На следующую ночь она сама забралась в мою постель и прижалась ко мне. Потом она села, стянула с себя ночную рубашку и сказала: «Ты тоже с себя все сними, я хочу почувствовать тебя». Голос ее звучал необычно. А потом мы любили друг друга.
15
Я воспринял это как залог молчаливого согласия. Когда на следующее утро она проснулась, голова ее покоилась на моей затекшей руке, а рука лежала на моей груди, и тогда я подумал: теперь все будет иначе, теперь все правильно. В наш первый раз мы вели себя бурно и неловко. А потом среди ночи мы проснулись с таким чувством, словно наши тела давным-давно знают друг друга.
Нежность Барбары была для меня счастьем, в которое я поначалу не смел верить, но которым я скоро и сам заразился. Наши руки так и тянулись друг к другу, и в автомобиле, и когда мы шли по улице, и в магазине, и в ресторане. Ее страсть была безудержна, и она увлекала меня за собой, сметая всякую неловкость, застенчивость, угловатость. От одного только звука ее голоса, когда она обращалась ко мне, желая предаться любовным объятиям, меня охватывал жар, а маленькая темная капелька крови, иногда проступавшая из шрама на ее верхней губе, когда мы целовались, зажигала в моем сердце настоящий пожар. Я впервые чувствовал, что мое тело живет полной жизнью. Еще бо́льшим чудом, чем ее страсть, была ее нежность, которая волшебно преображала привычные очертания и целого дня, и каждого отдельного мгновения. Да, все стало не так, как раньше.

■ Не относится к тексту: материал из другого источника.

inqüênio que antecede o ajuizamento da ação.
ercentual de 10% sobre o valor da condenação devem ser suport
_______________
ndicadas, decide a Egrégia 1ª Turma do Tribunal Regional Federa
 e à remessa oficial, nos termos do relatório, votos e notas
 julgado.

И в то же время все оставалось таким, каким всегда. Возникшие между нами отношения продолжали занимать в нашей жизни ровно столько же места, сколько и раньше. Мы по-прежнему уезжали вместе на выходные. Мы по-прежнему встречались друг с другом на неделе не чаще одного раза. Мы по очереди приглашали друг друга к себе на ужин, и если раньше расставались поздно вечером, то теперь проводили вместе всю ночь. Однако если я, задержавшись на работе в издательстве, звонил ей и спрашивал, нельзя ли мне приехать и переночевать у нее, оказывалось, что сегодня ничего не получится. Ее или не было дома, или ей нужно было срочно куда-то отлучиться, отправиться на родительское собрание или встретиться с подругой, или ей надо было подготовиться к занятиям или проверить тетради, или она устала, или у нее были месячные, болела голова или спина. Она отвечала очень нежно, смеясь и радуясь нашему предстоящему свиданию в другой раз. Я отвечал ей, как мне жаль, что она не сможет со мной встретиться, однако находил себе другое занятие и не забивал себе этим голову. Я не хотел ни о чем тревожиться.

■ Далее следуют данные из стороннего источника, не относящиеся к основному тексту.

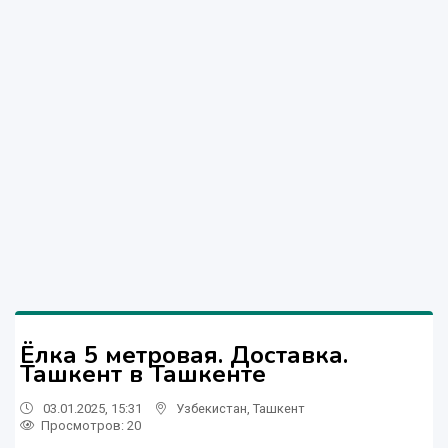
Ёлка 5 метровая. Доставка.
Ташкент в Ташкенте
03.01.2025, 15:31
Узбекистан
,
Ташкент
Просмотров: 20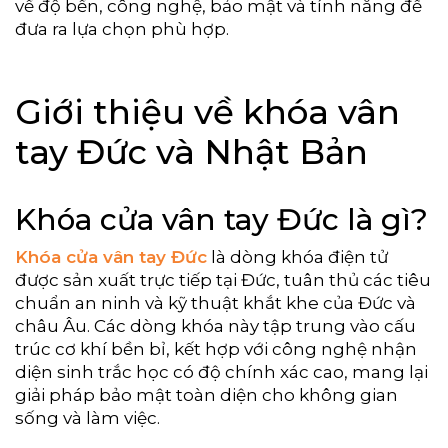
về độ bền, công nghệ, bảo mật và tính năng để
đưa ra lựa chọn phù hợp.
Giới thiệu về khóa vân
tay Đức và Nhật Bản
Khóa cửa vân tay Đức là gì?
Khóa cửa vân tay Đức
là dòng khóa điện tử
được sản xuất trực tiếp tại Đức, tuân thủ các tiêu
chuẩn an ninh và kỹ thuật khắt khe của Đức và
châu Âu. Các dòng khóa này tập trung vào cấu
trúc cơ khí bền bỉ, kết hợp với công nghệ nhận
diện sinh trắc học có độ chính xác cao, mang lại
giải pháp bảo mật toàn diện cho không gian
sống và làm việc.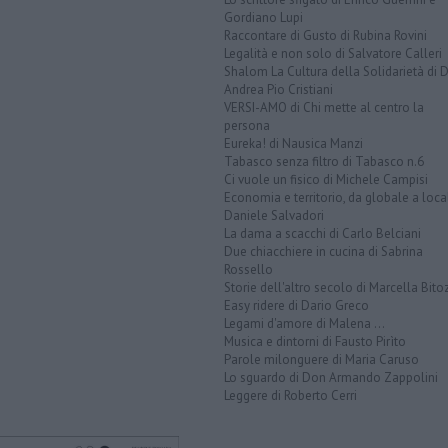
Gordiano Lupi
Raccontare di Gusto di Rubina Rovini
Legalità e non solo di Salvatore Calleri
Shalom La Cultura della Solidarietà di 
Andrea Pio Cristiani
VERSI-AMO di Chi mette al centro la
persona
Eureka! di Nausica Manzi
Tabasco senza filtro di Tabasco n.6
Ci vuole un fisico di Michele Campisi
Economia e territorio, da globale a loca
Daniele Salvadori
La dama a scacchi di Carlo Belciani
Due chiacchiere in cucina di Sabrina
Rossello
Storie dell'altro secolo di Marcella Bito
Easy ridere di Dario Greco
Legami d'amore di Malena ...
Musica e dintorni di Fausto Pirìto
Parole milonguere di Maria Caruso
Lo sguardo di Don Armando Zappolini
Leggere di Roberto Cerri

И уж если я не мог расширить то пространство, которое занимали наши отношения, я все же хотел в нем кое-что изменить. Иногда провести выходные у меня или у нее, встретиться с ее новыми или старыми друзьями, пойти вместе в магазин, вместе готовить, ходить в кино, в театр или на концерт. Или сходить в гости к ее сестре.
И тут мы впервые поссорились. Я спросил:
— Почему ты ее от меня прячешь? Она здесь жила, она была здесь зарегистрирована — я могу получить ее адрес в жилищном управлении и съездить к ней.